Page-level text extractions:
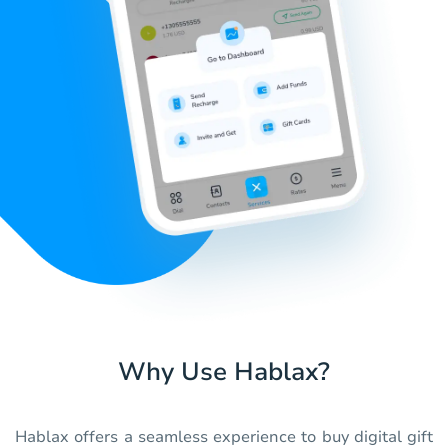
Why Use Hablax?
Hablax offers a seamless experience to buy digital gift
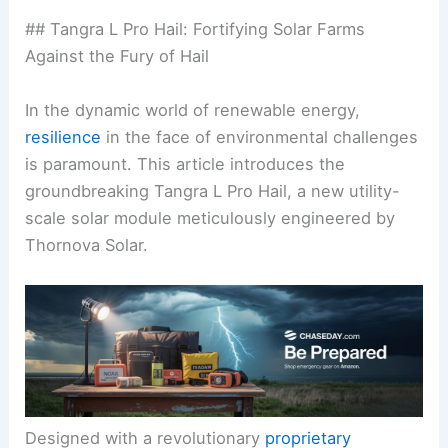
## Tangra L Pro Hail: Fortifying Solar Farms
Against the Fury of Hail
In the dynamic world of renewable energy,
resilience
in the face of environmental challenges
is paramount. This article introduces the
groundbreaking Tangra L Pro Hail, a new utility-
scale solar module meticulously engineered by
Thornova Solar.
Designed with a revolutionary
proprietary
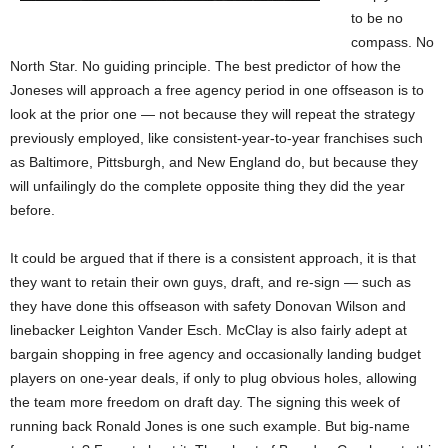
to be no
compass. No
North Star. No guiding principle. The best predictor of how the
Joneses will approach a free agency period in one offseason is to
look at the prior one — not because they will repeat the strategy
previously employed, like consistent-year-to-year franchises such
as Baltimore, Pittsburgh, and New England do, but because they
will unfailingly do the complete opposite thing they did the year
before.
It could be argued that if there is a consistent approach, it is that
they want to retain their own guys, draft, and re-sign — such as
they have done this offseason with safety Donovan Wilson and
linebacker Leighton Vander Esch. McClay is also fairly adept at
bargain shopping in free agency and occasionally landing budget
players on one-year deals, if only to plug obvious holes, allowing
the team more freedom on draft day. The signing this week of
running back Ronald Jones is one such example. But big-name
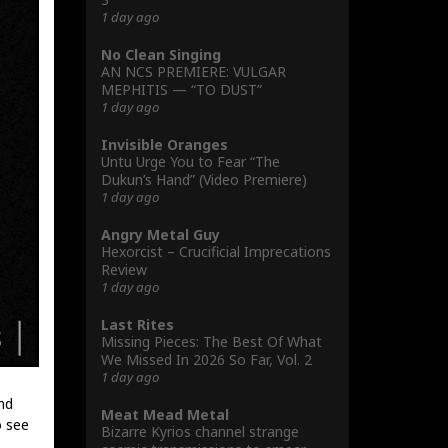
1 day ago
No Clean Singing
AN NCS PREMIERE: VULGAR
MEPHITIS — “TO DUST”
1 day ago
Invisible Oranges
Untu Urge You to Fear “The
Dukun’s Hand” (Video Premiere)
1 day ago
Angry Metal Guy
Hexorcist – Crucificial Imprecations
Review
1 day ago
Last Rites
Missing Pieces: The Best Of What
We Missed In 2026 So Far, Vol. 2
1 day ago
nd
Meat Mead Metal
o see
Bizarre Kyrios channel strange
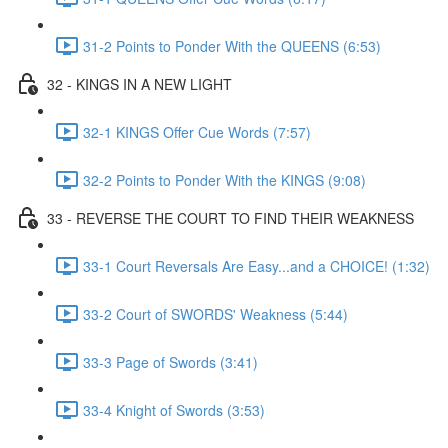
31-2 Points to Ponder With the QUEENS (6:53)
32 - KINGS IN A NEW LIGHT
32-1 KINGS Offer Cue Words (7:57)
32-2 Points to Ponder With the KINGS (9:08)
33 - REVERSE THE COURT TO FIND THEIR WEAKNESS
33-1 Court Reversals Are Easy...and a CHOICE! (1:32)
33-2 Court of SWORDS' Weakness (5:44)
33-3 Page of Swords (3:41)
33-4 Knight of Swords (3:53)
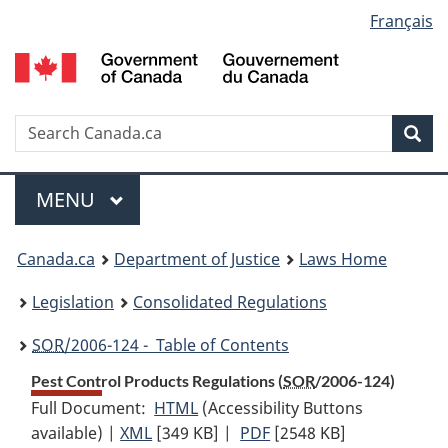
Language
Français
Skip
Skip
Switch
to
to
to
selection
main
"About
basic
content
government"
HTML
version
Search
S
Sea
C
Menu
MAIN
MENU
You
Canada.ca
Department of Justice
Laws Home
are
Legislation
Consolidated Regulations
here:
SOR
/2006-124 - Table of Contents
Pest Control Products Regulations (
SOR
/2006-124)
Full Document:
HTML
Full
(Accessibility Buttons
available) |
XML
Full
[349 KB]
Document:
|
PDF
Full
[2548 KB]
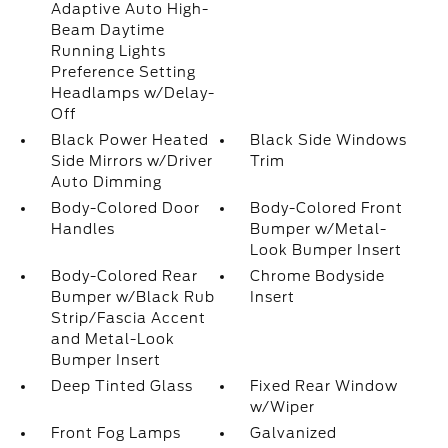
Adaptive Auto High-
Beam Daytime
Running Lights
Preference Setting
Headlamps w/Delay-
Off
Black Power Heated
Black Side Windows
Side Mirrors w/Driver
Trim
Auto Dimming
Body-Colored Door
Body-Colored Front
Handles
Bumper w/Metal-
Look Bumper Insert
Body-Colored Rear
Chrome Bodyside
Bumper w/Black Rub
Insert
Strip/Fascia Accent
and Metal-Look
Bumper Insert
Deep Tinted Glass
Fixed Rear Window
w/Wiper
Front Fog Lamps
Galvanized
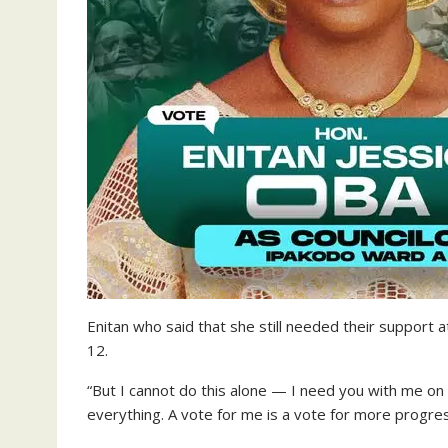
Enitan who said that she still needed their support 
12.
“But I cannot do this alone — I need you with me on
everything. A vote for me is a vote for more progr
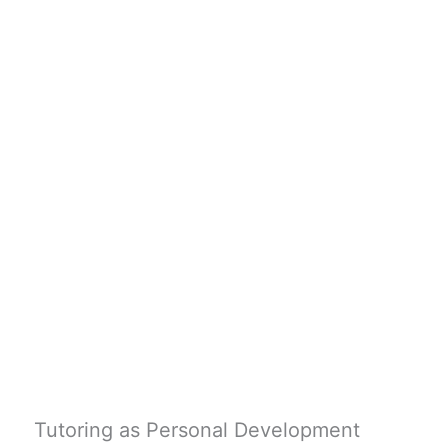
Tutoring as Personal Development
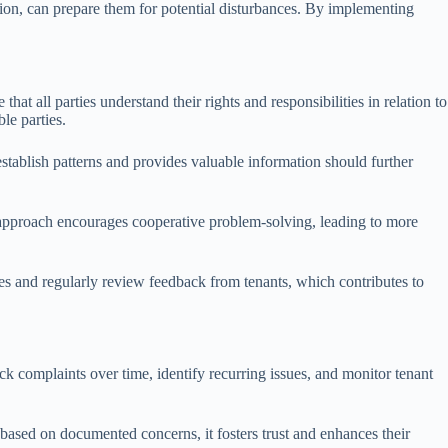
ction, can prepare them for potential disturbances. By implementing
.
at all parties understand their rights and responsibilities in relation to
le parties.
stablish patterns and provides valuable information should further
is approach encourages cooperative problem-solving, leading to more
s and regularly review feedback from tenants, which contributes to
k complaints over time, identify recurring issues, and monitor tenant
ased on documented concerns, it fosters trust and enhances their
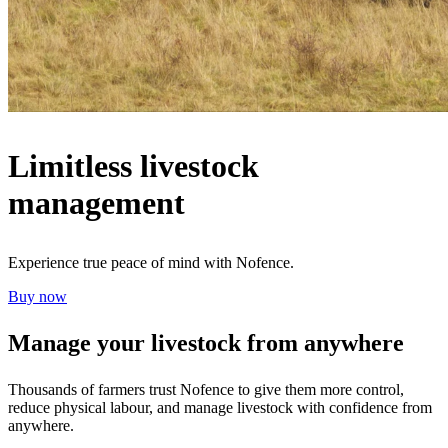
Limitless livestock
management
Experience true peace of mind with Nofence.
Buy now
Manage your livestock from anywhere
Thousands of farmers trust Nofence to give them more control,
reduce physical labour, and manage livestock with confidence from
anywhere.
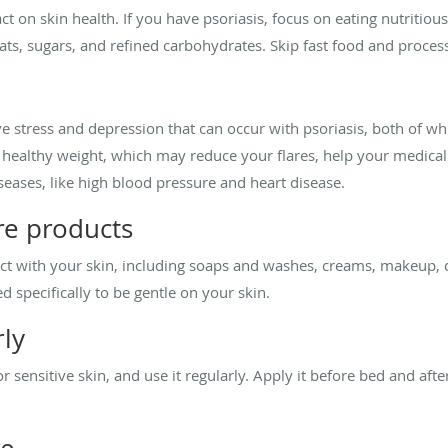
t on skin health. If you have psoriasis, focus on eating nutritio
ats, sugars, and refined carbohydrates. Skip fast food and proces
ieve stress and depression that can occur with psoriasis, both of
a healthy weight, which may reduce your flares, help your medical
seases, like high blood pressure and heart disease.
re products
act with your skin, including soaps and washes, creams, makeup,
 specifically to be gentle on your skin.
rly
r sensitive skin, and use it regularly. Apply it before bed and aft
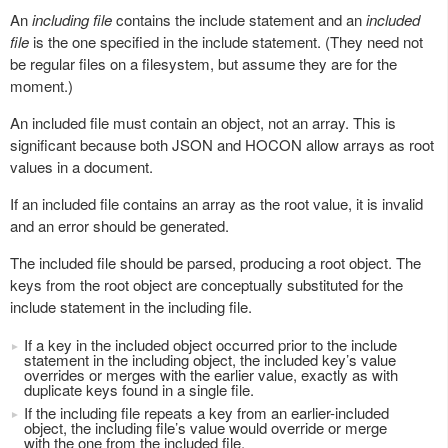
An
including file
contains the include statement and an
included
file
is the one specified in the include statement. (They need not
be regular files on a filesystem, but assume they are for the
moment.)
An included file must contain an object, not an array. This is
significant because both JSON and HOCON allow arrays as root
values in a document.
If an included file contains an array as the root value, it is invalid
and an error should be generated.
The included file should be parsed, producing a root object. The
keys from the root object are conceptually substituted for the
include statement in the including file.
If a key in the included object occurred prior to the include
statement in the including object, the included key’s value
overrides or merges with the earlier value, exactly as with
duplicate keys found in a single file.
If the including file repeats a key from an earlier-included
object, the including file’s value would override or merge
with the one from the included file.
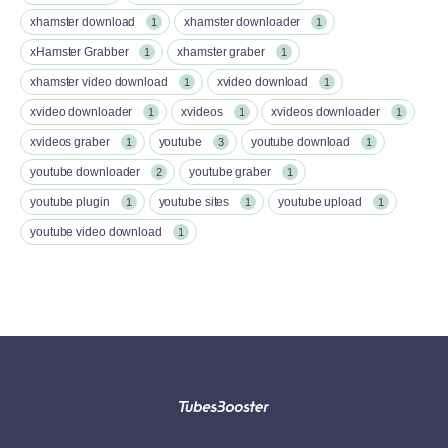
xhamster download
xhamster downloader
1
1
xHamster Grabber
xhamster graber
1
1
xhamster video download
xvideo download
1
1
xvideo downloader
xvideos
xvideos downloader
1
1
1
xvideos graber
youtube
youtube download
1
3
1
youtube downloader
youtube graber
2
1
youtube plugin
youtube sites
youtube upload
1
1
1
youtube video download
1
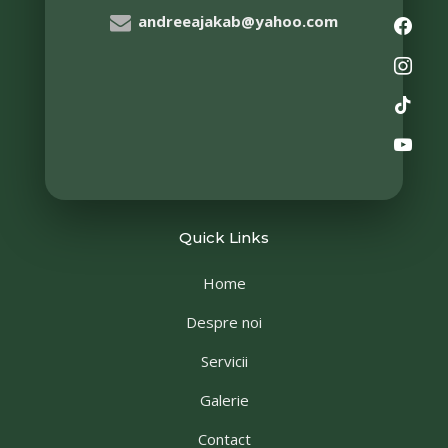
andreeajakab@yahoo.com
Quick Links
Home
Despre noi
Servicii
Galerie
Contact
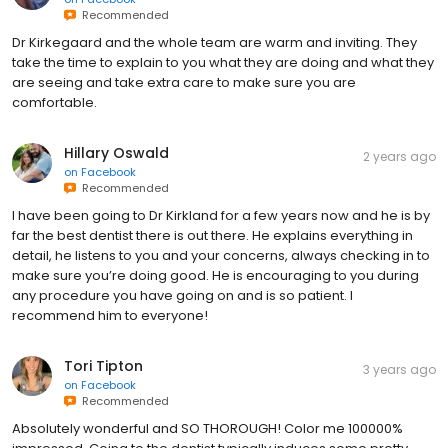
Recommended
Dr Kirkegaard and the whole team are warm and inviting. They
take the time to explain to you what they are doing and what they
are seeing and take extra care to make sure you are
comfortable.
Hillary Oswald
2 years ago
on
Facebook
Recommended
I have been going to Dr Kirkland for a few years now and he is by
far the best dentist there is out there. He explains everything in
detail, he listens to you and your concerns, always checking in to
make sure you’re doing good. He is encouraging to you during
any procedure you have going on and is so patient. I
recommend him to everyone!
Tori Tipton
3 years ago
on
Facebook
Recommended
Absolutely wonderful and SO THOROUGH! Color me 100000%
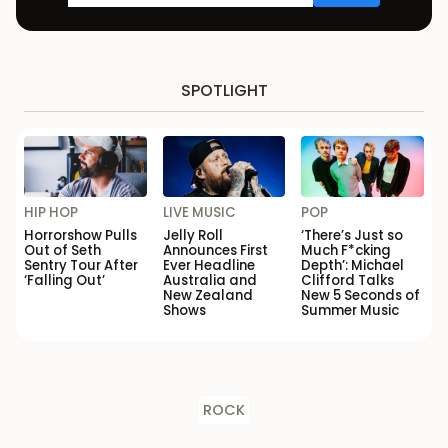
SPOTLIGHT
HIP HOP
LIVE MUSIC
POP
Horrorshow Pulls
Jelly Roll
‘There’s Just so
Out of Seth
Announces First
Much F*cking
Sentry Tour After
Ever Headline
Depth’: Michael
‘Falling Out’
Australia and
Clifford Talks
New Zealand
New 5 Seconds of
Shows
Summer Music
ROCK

*What you need to do:*
Please set down, exactly and with no pictures, the lines in the entries above starting at the one holding "Hexorcist – Crucificial Imprecations" and ending at the one holding "31-2 Points to Ponder With the QUEENS (6:53)", ends included.

*Task output:*
Hexorcist – Crucificial Imprecations
Review
1 day ago
Last Rites
Missing Pieces: The Best Of What
We Missed In 2026 So Far, Vol. 2
1 day ago
nd
Meat Mead Metal
o see
Bizarre Kyrios channel strange
31-2 Points to Ponder With the QUEENS (6:53)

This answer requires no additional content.